Sí, lo reconozco. He vivido muchos años equivocada, engañándome a mí misma pensando que el único sitio en el que podría encontrar la felicidad era en una talla 36. Sí, tan absurdo y grave a la vez como eso.

Hay que tener mucho cuidado con lo que se desea porque, en mi caso, por suerte o por desgracia, se hizo realidad. Conseguí esa talla 36 que tanto anhelaba. Ahora bien, ni os imagináis a qué precio.

La sorpresa es que la talla 36 no trajo consigo, ni mucho menos, esa felicidad y autoestima que siempre había creído que dicho número podría darme. Se trata de un momento en el que se te rompen todos los esquemas, pues -aunque tardas más tiempo del deseable- empiezas a darte cuenta de que, quizá, estabas equivocada desde hace años, lo cual es difícil de identificar y aún más de reconocer.

Sin embargo, aquellas lecciones que nos negamos aprender son las que se repiten una y otra vez en nuestra vida, hasta que queramos verlas.

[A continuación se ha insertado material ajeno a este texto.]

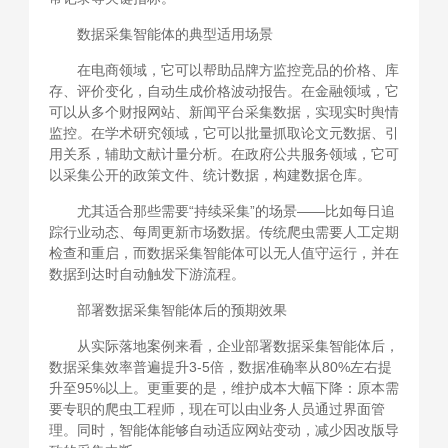
数据采集智能体的典型适用场景
在电商领域，它可以帮助品牌方监控竞品的价格、库
存、评价变化，自动生成价格波动报告。在金融领域，它
可以从多个财报网站、新闻平台采集数据，实现实时舆情
监控。在学术研究领域，它可以批量抓取论文元数据、引
用关系，辅助文献计量分析。在政府公共服务领域，它可
以采集公开的政策文件、统计数据，构建数据仓库。
尤其适合那些需要“持续采集”的场景——比如每日追
踪行业动态、每周更新市场数据。传统爬虫需要人工定期
检查和重启，而数据采集智能体可以无人值守运行，并在
数据到达时自动触发下游流程。
部署数据采集智能体后的预期效果
从实际落地案例来看，企业部署数据采集智能体后，
数据采集效率普遍提升3-5倍，数据准确率从80%左右提
升至95%以上。更重要的是，维护成本大幅下降：原本需
要专职的爬虫工程师，现在可以由业务人员通过界面管
理。同时，智能体能够自动适应网站变动，减少因改版导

Nosotros igual nos cansamos pero la vida no. Ella sigue repitiendo el mismo patrón sin descanso hasta que te des cuenta, no entiende de pereza. Ella sólo repite y repite, hasta que tú quieras.

Y así pasaron los años, viendo situaciones que se repetían una y otra vez en mi vida y que me negaba a reconocer y aceptar. Hasta que, un buen día, también por suerte o por desgracia, perdí el único sustento en el que había depositado toda mi sensación de felicidad y autoestima: la famosa talla 36. Sin saber cómo, cuándo ni por qué, la perdí. Así de caprichosa es la vida, está dispuesta a quitarte aquello a lo que más apego tengas -y todo como último recurso por no haber sido capaz de aprender por ti mism@ la lección previamente con todos los avisos que recibiste-.

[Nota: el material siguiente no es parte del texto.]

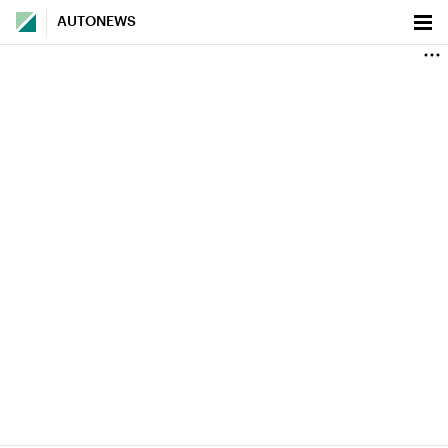
AUTONEWS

Fue en ese momento, en el que perdí lo que más valoraba en mi vida, en el que descubrí la gran lección que entrañaba esa pérdida: NO SOY UNA TALLA, NUNCA LO HE SIDO Y NUNCA LO SERÉ. Tuve que aprender a quererme más a mí misma, indagando en otras cualidades que pudieran reforzar mi autoestima, mucho más allá de un físico. Y, por suerte, gracias a la situación extrema que me regaló la vida, las encontré.

Ahí comprendí que somos mucho más que un físico y que, es más, nuestra imagen no es más que un vivo reflejo de nuestro mundo interior. Nada más ni nada menos que eso: un reflejo. Ni la talla ni la imagen fueron nunca el problema y, por tanto, nunca podrán ser la solución.

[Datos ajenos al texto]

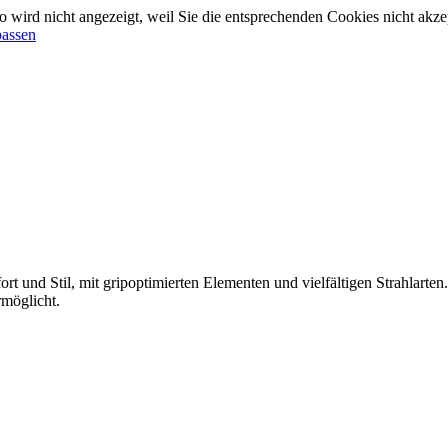
 wird nicht angezeigt, weil Sie die entsprechenden Cookies nicht akze
passen
 und Stil, mit gripoptimierten Elementen und vielfältigen Strahlarte
möglicht.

Lo cierto es que me ha costado muchos años entender esto, que me parece una lección fundamental y que me hubiera gustado que algo o alguien me la hubiera transmitido antes; gracias a ella, soy capaz de tener otra amplitud de miras y de identificar en mí cualidades que antes no veía.

Podría decirse que la vida me hizo un gran regalo, un periodo largo de mucho sufrimiento que escondía un crecimiento increíble, que hoy en día no sé si pudiera haber alcanzado de otra forma. Ahora sé que puedo tener una talla 36, por qué no, pero también sé, POR FIN, que mi felicidad no va a depender nunca más de ello.